● About this exercise
Please, from the entries below, transcribe exactly the lines that begin at the line with "2 TETINAS MAM 0M (Tam 0) (221, 628)" and end at the line with "Crime Map (379, 240)", without the pictures.
········
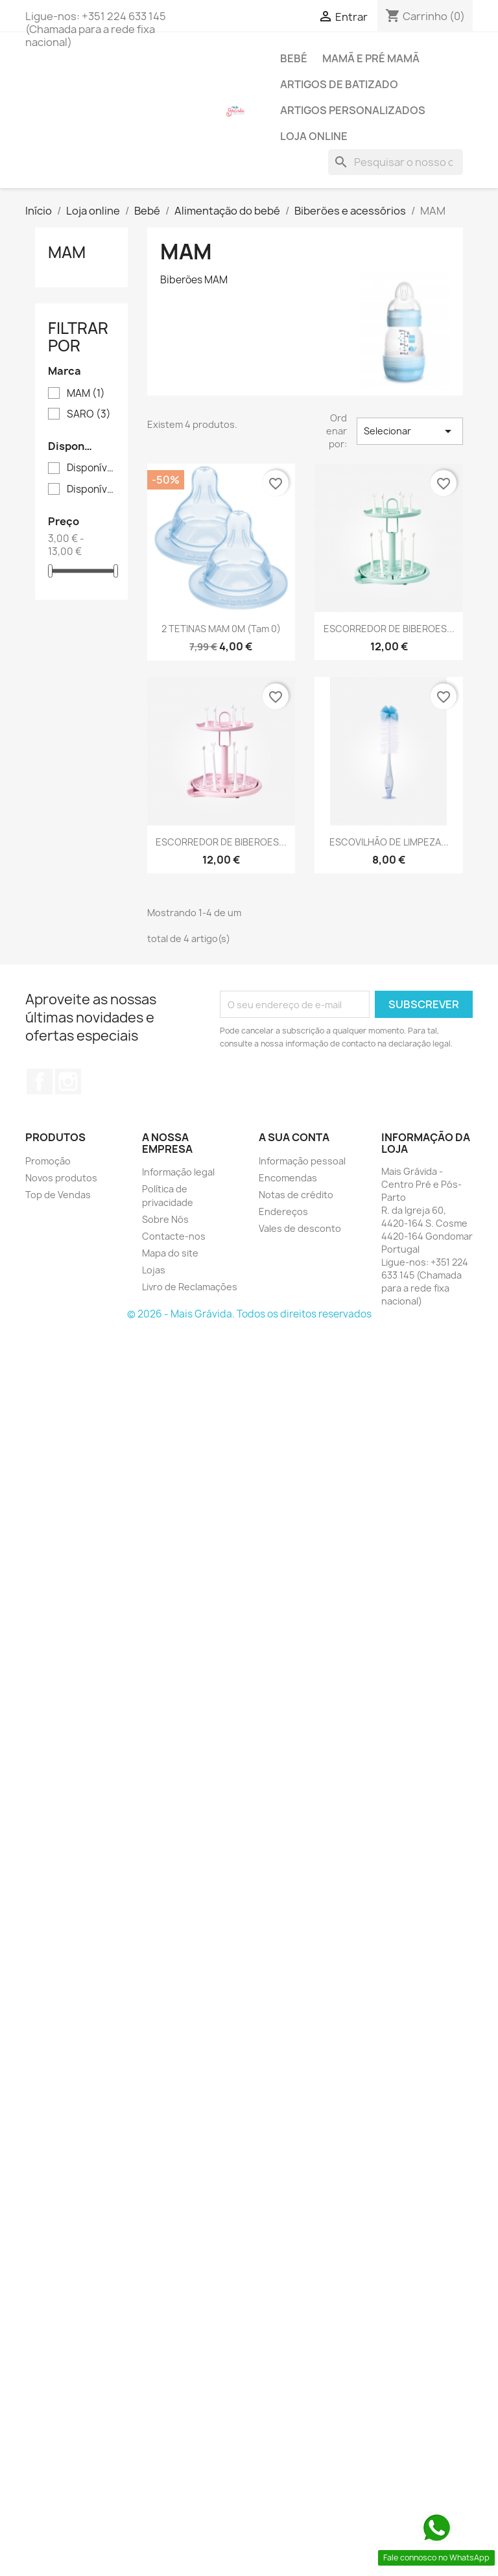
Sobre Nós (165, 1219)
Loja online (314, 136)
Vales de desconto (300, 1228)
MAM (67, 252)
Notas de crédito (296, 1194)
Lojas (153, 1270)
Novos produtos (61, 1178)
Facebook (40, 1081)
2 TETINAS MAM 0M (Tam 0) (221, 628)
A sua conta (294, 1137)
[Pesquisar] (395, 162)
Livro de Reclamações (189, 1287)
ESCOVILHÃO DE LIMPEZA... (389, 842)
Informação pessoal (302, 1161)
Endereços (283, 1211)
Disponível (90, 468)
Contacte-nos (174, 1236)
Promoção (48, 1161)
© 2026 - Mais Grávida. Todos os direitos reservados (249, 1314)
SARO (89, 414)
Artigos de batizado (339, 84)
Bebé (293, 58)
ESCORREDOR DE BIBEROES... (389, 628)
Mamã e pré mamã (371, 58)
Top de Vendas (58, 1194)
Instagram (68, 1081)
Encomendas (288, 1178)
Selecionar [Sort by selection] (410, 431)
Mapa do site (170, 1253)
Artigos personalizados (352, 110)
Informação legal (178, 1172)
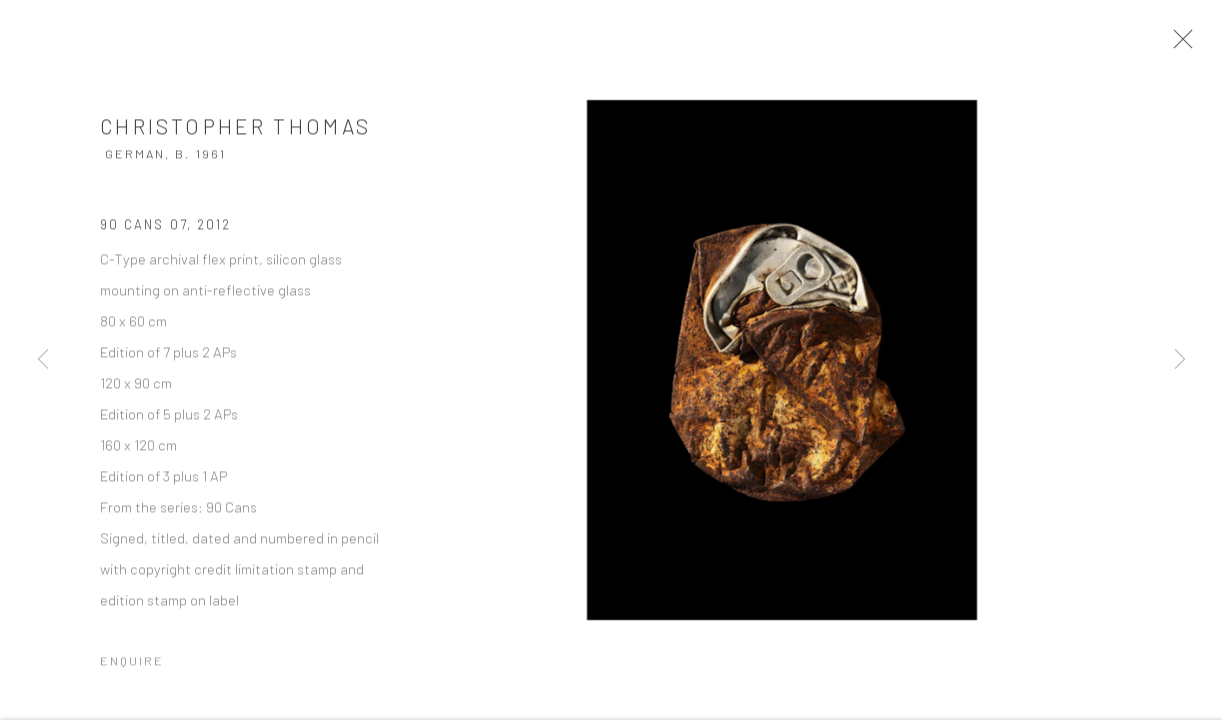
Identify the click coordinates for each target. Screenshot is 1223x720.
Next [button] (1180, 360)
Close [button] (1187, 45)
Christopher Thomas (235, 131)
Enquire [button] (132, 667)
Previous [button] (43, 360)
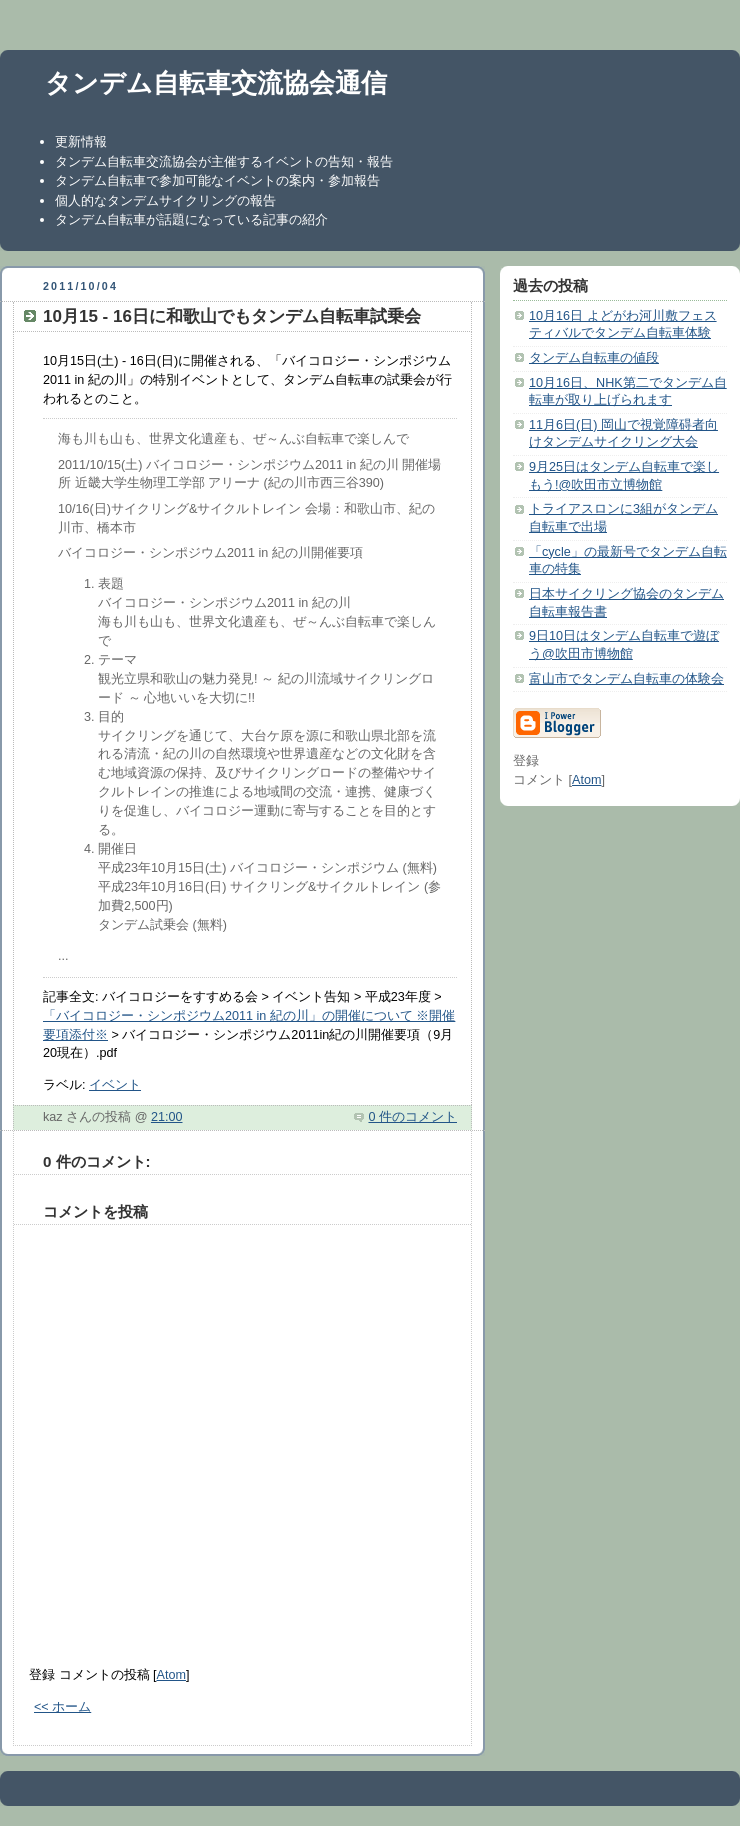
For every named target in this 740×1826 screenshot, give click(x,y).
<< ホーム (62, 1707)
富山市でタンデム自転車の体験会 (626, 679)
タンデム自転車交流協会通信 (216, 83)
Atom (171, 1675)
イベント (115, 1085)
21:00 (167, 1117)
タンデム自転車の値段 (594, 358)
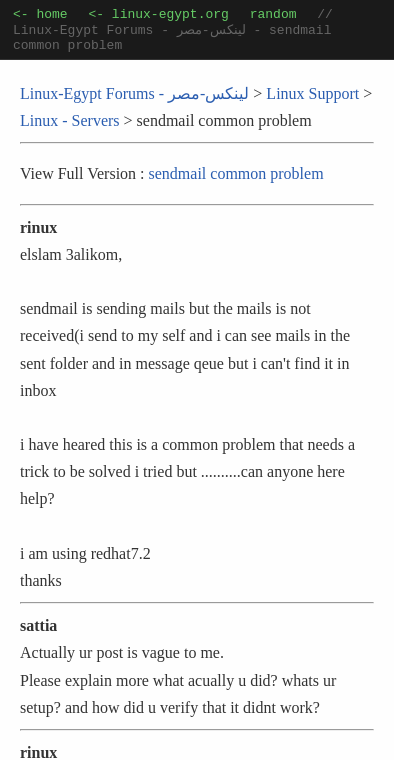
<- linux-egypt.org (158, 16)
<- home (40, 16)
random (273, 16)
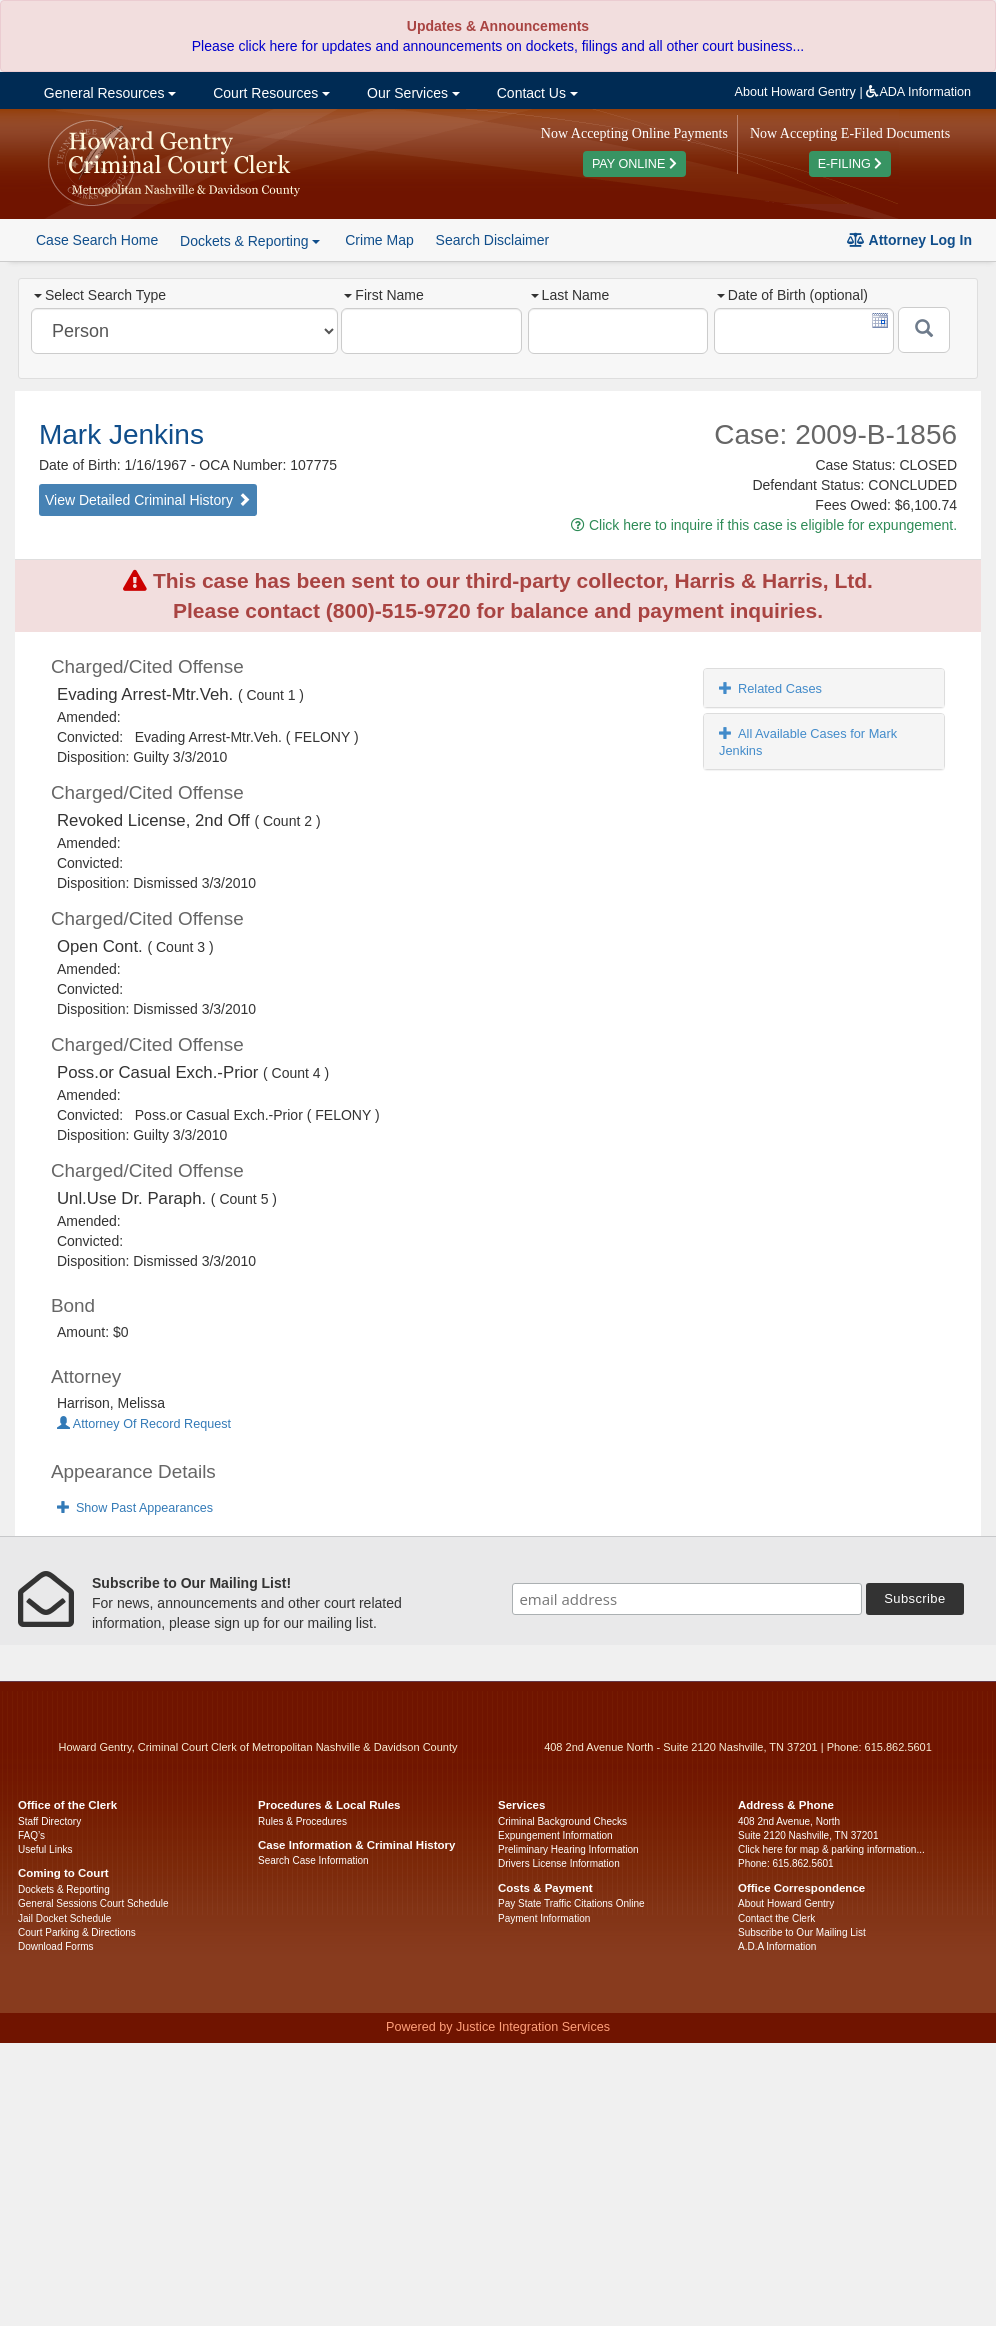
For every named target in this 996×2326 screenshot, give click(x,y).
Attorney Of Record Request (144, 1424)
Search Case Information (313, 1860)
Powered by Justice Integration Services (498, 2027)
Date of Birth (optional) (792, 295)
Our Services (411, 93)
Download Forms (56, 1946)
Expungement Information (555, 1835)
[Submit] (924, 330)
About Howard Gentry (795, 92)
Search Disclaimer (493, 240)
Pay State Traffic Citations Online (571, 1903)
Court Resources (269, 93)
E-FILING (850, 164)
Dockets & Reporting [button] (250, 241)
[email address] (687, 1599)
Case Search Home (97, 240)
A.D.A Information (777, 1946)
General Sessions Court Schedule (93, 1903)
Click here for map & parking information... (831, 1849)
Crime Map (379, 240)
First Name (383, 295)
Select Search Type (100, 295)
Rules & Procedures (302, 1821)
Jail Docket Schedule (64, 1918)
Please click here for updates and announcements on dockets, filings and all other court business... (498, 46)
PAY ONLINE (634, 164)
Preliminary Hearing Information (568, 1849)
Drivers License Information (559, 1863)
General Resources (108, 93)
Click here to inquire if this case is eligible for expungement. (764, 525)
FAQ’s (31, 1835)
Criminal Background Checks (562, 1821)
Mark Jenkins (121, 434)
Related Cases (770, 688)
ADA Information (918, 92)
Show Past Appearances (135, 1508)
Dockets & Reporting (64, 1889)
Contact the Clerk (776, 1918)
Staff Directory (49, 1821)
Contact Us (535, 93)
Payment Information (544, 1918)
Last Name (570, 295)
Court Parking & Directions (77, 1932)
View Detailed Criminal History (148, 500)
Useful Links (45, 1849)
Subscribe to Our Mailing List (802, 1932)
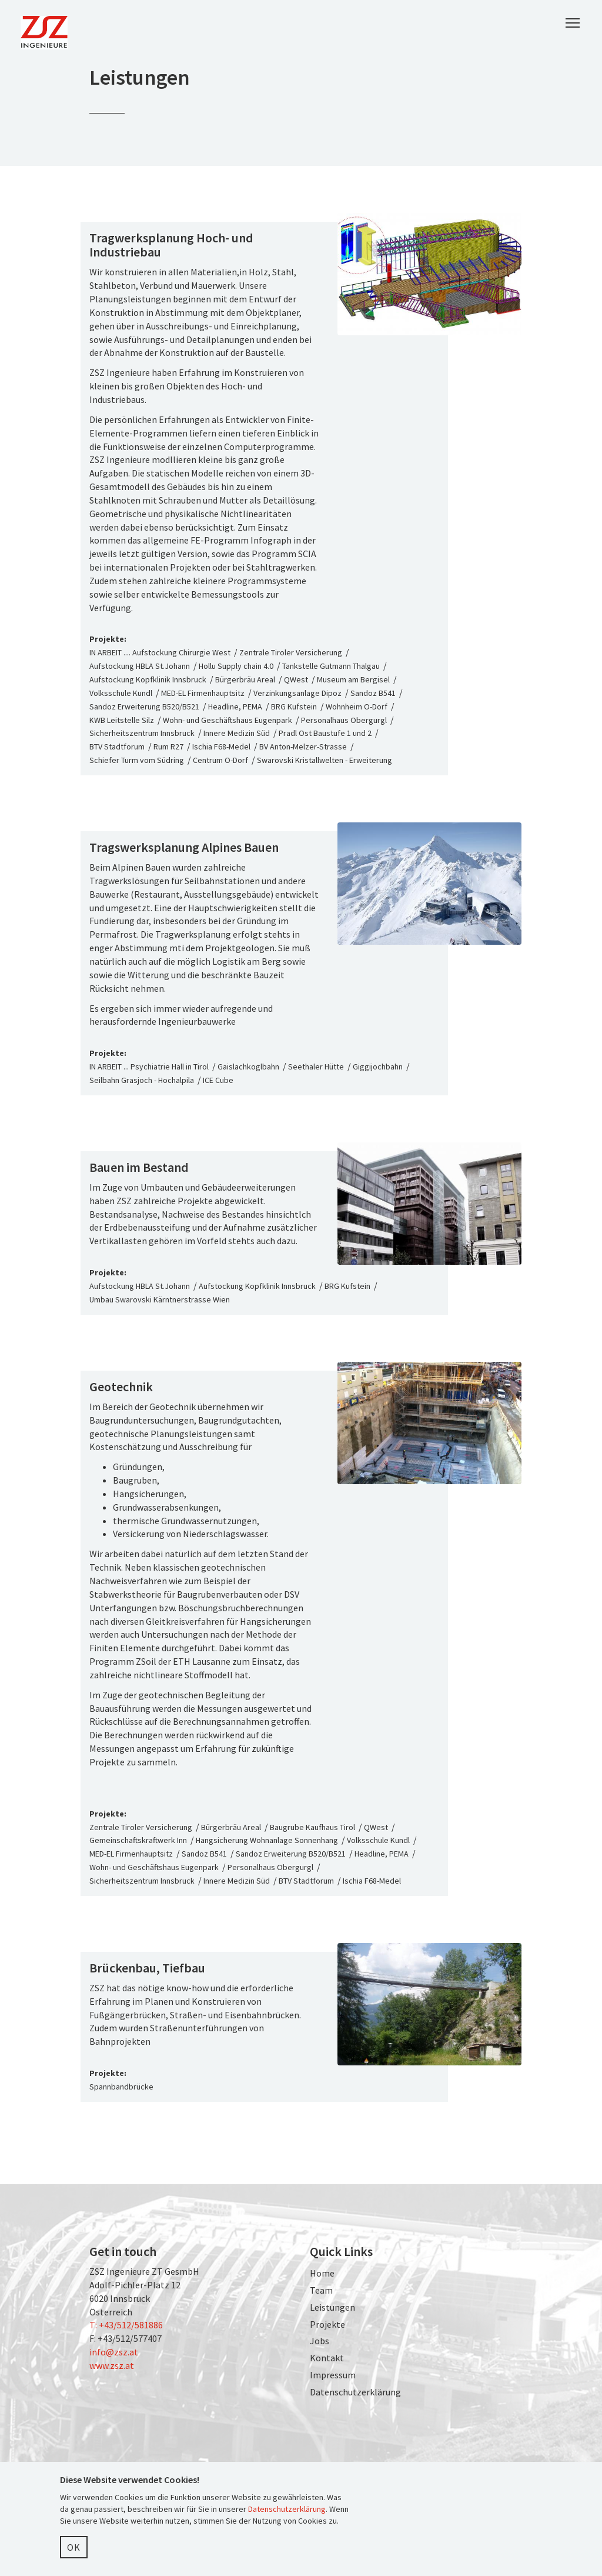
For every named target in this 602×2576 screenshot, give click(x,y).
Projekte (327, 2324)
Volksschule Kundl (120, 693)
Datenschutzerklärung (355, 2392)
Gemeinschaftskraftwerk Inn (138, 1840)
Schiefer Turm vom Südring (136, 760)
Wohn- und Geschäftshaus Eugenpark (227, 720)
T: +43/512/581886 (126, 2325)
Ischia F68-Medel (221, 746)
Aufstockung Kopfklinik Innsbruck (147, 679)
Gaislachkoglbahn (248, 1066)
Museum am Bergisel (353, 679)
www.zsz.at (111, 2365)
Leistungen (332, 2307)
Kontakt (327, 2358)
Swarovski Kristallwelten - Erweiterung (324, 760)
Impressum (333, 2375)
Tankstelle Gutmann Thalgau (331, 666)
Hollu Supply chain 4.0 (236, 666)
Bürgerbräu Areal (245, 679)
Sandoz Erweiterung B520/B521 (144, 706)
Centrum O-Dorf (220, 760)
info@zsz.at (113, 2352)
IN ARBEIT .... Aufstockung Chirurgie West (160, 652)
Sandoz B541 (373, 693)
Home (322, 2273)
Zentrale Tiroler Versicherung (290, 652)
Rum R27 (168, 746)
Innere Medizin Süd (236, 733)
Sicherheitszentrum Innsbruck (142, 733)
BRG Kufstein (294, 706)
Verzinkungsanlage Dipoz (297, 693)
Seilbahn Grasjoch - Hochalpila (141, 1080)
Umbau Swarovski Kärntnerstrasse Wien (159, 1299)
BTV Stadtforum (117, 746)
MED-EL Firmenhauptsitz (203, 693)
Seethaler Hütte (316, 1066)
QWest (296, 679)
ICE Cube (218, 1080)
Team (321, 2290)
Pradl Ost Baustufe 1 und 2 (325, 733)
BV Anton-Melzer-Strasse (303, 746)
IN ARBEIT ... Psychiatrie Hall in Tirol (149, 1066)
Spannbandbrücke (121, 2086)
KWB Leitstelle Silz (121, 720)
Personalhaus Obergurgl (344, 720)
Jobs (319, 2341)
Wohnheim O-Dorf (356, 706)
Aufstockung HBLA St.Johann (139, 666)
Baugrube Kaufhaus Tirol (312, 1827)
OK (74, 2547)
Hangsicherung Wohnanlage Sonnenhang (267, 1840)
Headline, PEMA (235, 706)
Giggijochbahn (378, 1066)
········
● Result of the exercise
2 TETINAS MAM 0M (Tam 0) (221, 628)
A sua conta (294, 1137)
[Pesquisar] (395, 162)
Livro de Reclamações (189, 1287)
ESCOVILHÃO DE LIMPEZA... (389, 842)
Informação pessoal (302, 1161)
Endereços (283, 1211)
Disponível (90, 468)
Contacte-nos (174, 1236)
Promoção (48, 1161)
© 2026 - Mais Grávida. Todos os direitos reservados (249, 1314)
SARO (89, 414)
Artigos de batizado (339, 84)
Bebé (293, 58)
ESCORREDOR DE BIBEROES... (389, 628)
Mamã e pré mamã (371, 58)
Top de Vendas (58, 1194)
Instagram (68, 1081)
Encomendas (288, 1178)
Selecionar [Sort by selection] (410, 431)
Mapa do site (170, 1253)
Artigos personalizados (352, 110)
Informação legal (178, 1172)
Identify the click coordinates for each target. Screenshot is 1223x720.
Next [button] (1180, 360)
Close [button] (1187, 45)
Christopher Thomas (235, 131)
Enquire [button] (132, 667)
Previous [button] (43, 360)
For every named target in this 740×1826 screenshot, give click(x,y).
<< ホーム (62, 1707)
富山市でタンデム自転車の体験会 (626, 679)
タンデム自転車交流協会通信 (216, 83)
Atom (171, 1675)
イベント (115, 1085)
21:00 (167, 1117)
タンデム自転車の値段 (594, 358)
<- linux-egypt.org (158, 16)
<- home (40, 16)
random (273, 16)
For every named target in this 996×2326 screenshot, give click(x,y).
Attorney Of Record Request (144, 1424)
Search Case Information (313, 1860)
Powered by Justice Integration Services (498, 2027)
Date of Birth (optional) (792, 295)
Our Services (411, 93)
Download Forms (56, 1946)
Expungement Information (555, 1835)
[Submit] (924, 330)
About Howard Gentry (795, 92)
Search Disclaimer (493, 240)
Pay State Traffic Citations Online (571, 1903)
Court Resources (269, 93)
E-FILING (850, 164)
Dockets & Reporting [button] (250, 241)
[email address] (687, 1599)
Case Search Home (97, 240)
A.D.A Information (777, 1946)
General Sessions Court Schedule (93, 1903)
Click here for map & parking information... (831, 1849)
Crime Map (379, 240)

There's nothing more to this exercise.